[Stored items]
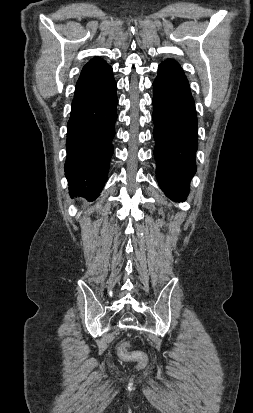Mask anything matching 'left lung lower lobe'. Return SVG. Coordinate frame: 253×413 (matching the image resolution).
Wrapping results in <instances>:
<instances>
[{
  "mask_svg": "<svg viewBox=\"0 0 253 413\" xmlns=\"http://www.w3.org/2000/svg\"><path fill=\"white\" fill-rule=\"evenodd\" d=\"M156 176L174 201H184L196 172L198 121L188 80L173 59L162 62L153 83Z\"/></svg>",
  "mask_w": 253,
  "mask_h": 413,
  "instance_id": "obj_1",
  "label": "left lung lower lobe"
}]
</instances>
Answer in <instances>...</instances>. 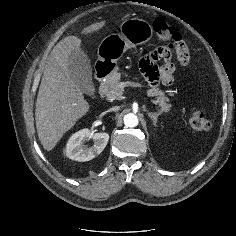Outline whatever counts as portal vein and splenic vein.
Here are the masks:
<instances>
[{
	"label": "portal vein and splenic vein",
	"instance_id": "1",
	"mask_svg": "<svg viewBox=\"0 0 236 236\" xmlns=\"http://www.w3.org/2000/svg\"><path fill=\"white\" fill-rule=\"evenodd\" d=\"M118 86H119V87H122V88H124L125 86L137 87L138 84L135 83V82L126 81V82H120Z\"/></svg>",
	"mask_w": 236,
	"mask_h": 236
}]
</instances>
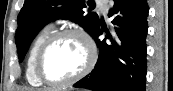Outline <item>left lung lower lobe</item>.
<instances>
[{"label":"left lung lower lobe","instance_id":"0a47b994","mask_svg":"<svg viewBox=\"0 0 173 91\" xmlns=\"http://www.w3.org/2000/svg\"><path fill=\"white\" fill-rule=\"evenodd\" d=\"M108 16L114 26L101 23L92 37L99 47V57L91 74L76 82V88L94 91H145L147 0H113ZM105 31L106 39L99 36Z\"/></svg>","mask_w":173,"mask_h":91}]
</instances>
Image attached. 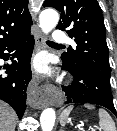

WORK INSTRUCTIONS: No pictures belong in the output. Restate word for word only the lines from the one containing "Outline <item>left lung lower lobe</item>." to the end of the entries above.

ANSWER BOX:
Outline <item>left lung lower lobe</item>.
<instances>
[{"label":"left lung lower lobe","instance_id":"0a47b994","mask_svg":"<svg viewBox=\"0 0 173 91\" xmlns=\"http://www.w3.org/2000/svg\"><path fill=\"white\" fill-rule=\"evenodd\" d=\"M108 16L114 26L101 23L92 37L99 47V57L91 74L76 82V88L94 91H145L147 0H113ZM105 31L106 39L99 36Z\"/></svg>","mask_w":173,"mask_h":91}]
</instances>
Image attached. 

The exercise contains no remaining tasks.